* **Work instruction**:
Give again only the lines from the line that holds "Beleuchtung (713, 74)" to the end of the data, inclusive, omitting all pictures.

== Segment start ==

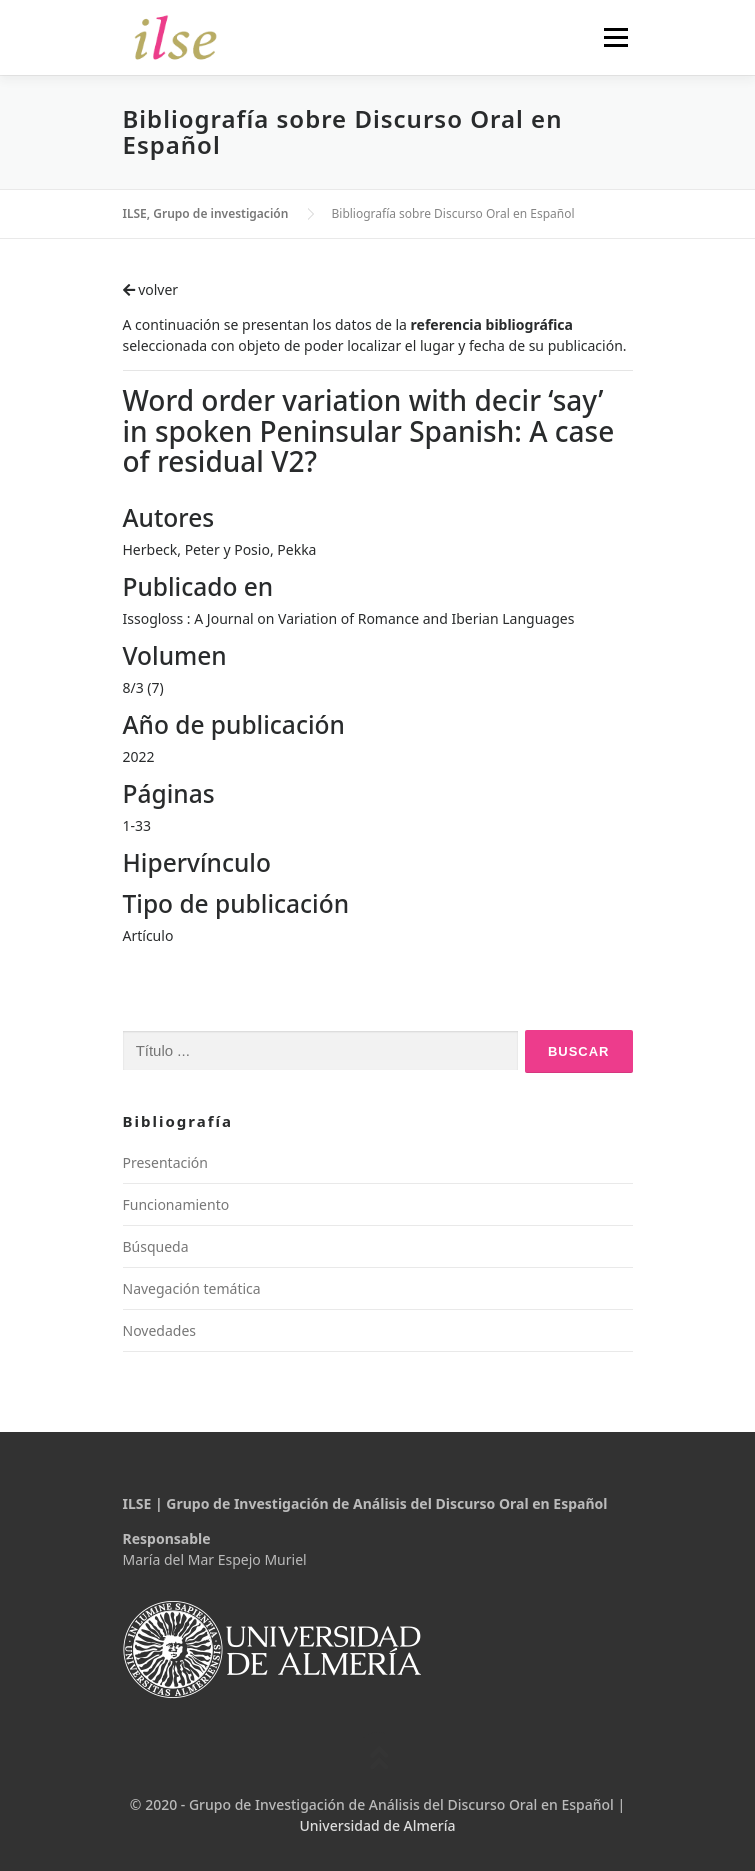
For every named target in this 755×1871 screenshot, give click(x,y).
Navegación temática (192, 1288)
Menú (615, 37)
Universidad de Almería (377, 1825)
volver (151, 289)
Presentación (165, 1162)
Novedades (160, 1330)
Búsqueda (156, 1246)
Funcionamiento (176, 1204)
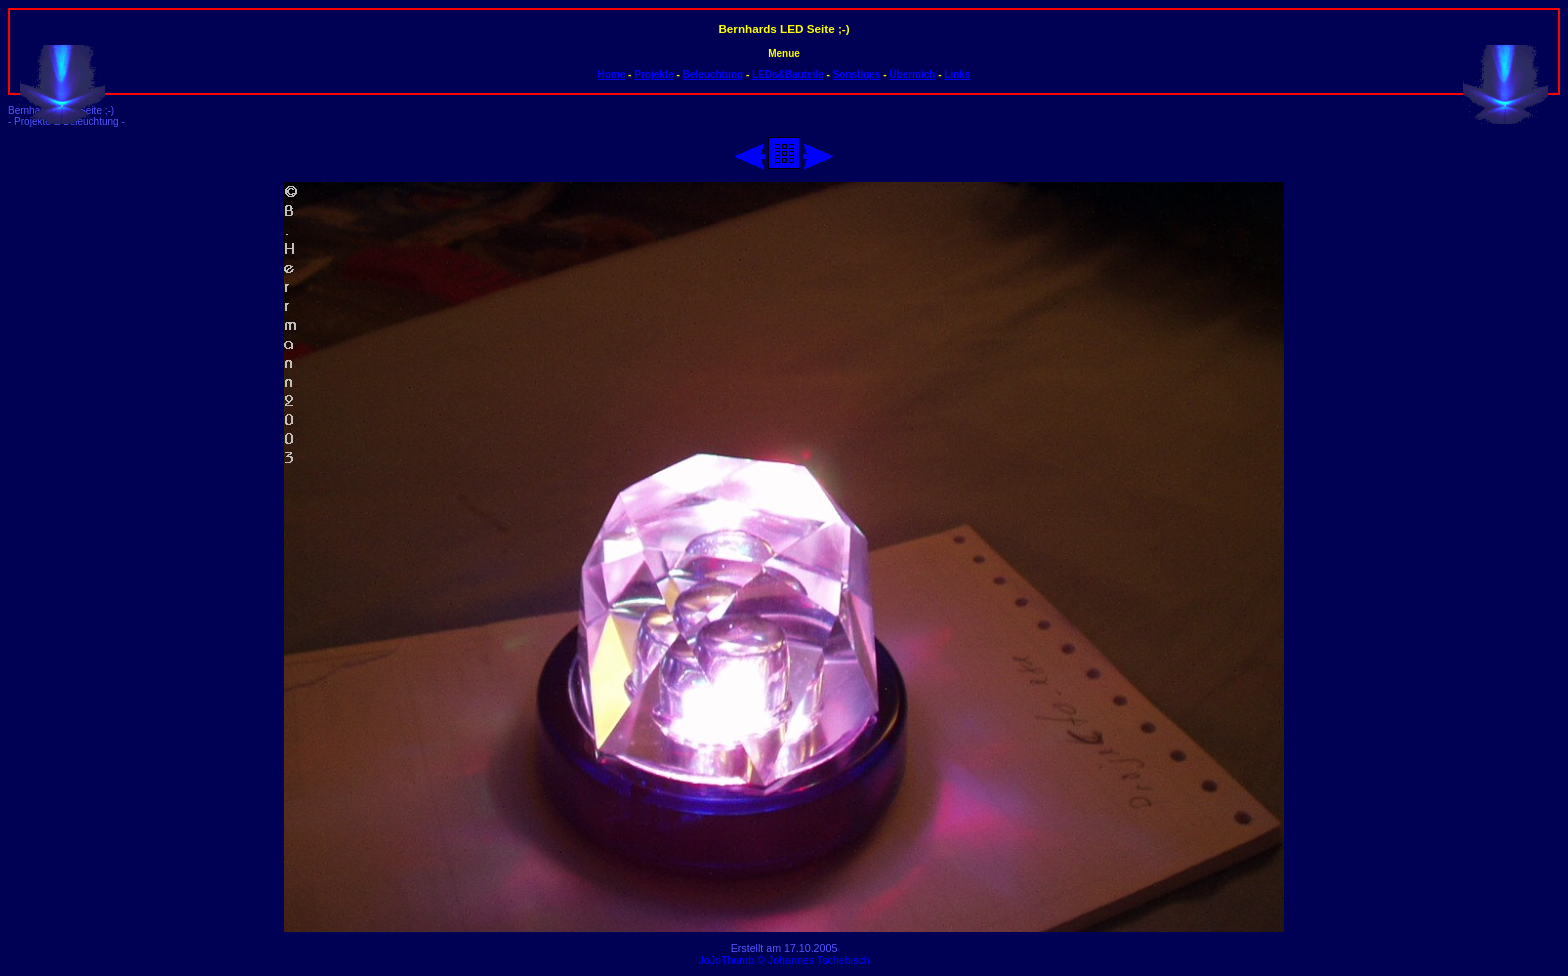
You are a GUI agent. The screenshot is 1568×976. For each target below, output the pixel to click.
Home (612, 74)
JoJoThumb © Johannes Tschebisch (783, 960)
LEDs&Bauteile (788, 74)
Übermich (912, 74)
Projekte (653, 74)
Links (957, 74)
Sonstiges (857, 74)
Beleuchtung (713, 74)
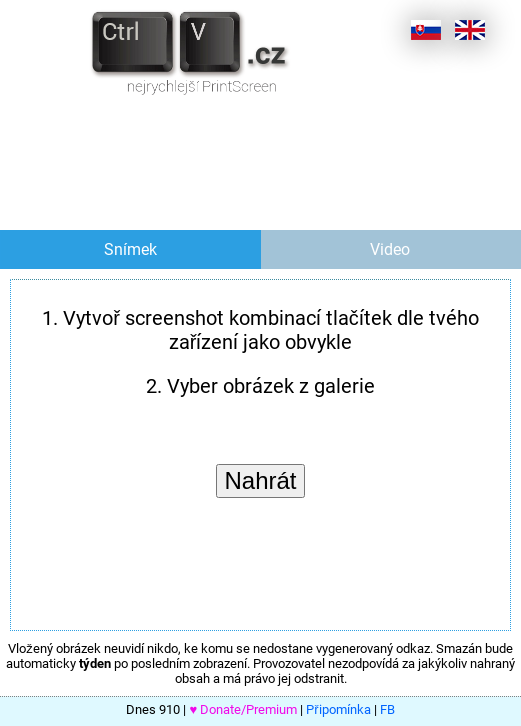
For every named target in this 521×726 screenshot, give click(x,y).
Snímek (130, 249)
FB (387, 709)
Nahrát (260, 480)
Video (390, 249)
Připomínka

== Segment end ==

* **Output**:
Beleuchtung (713, 74)
For every named target in this 521×726 screenshot, give click(x,y).
Snímek (130, 249)
FB (387, 709)
Nahrát (260, 480)
Video (390, 249)
Připomínka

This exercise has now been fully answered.